Technology has become an essential part of today’s lifestyle. We can’t avoid it. But we don’t need to become its slaves. If you are a parent, you can help your children negotiate the tide of information overload by engaging them in conversation about information. Some researchers suggest mindfulness and meditation, as well as taking time for face-to-face interactions throughout the day, can help overcome information overload. There is no single solution to handling the vast quantities of information we face daily. Collaboration between providers and users should be encouraged, and government and relevant agencies need to promote information literacy programmes and policies.

The ICT policy and curricular changes taking place in Bhutan are a welcome move. Media literacy programmes in schools and colleges can teach our youth how to use ICT but use it smartly so that we create a generation of citizens able to negotiate the bewildering world of digital transformation.

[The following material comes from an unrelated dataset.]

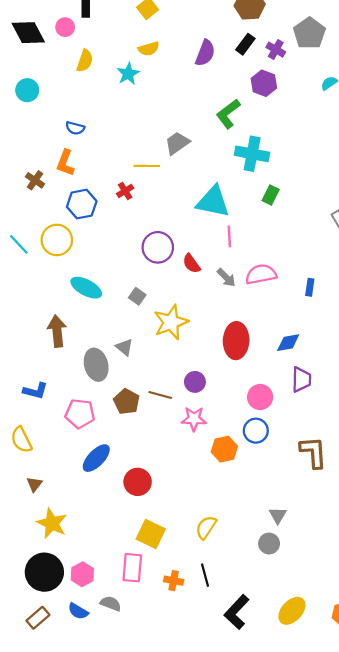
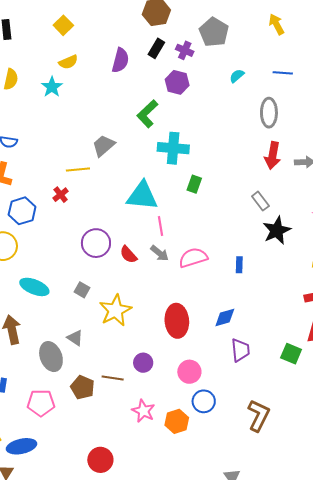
gray arrow: (226, 278) -> (159, 253), moved
pink circle: (260, 397) -> (189, 372), moved
pink star: (194, 419) -> (143, 411), moved, turned 30
brown L-shape: (313, 452) -> (259, 416), turned 36
blue ellipse: (96, 458) -> (22, 446), moved, turned 40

The Ministry of Information and Communications’ social media policy is a good start. It aims to encourage all Bhutanese, starting with civil servants, to use social media to benefit society. Implemented well, it could be an answer to the increasing volume of mental junk on social media sites in Bhutan and help combat discussions that taper off into personal attacks.The desired outcome is a society with the wisdom and maturity to take advantage of digital transformation, not be controlled by it. Internet service providers could also be encouraged to filter harmful information, including pornography, while still addressing the information needs of citizens.

As Peter Lyman and Hal R. Varian, senior researchers at the University of California noted: “The challenge is to learn to swim in that sea (of information), rather than drown in it.”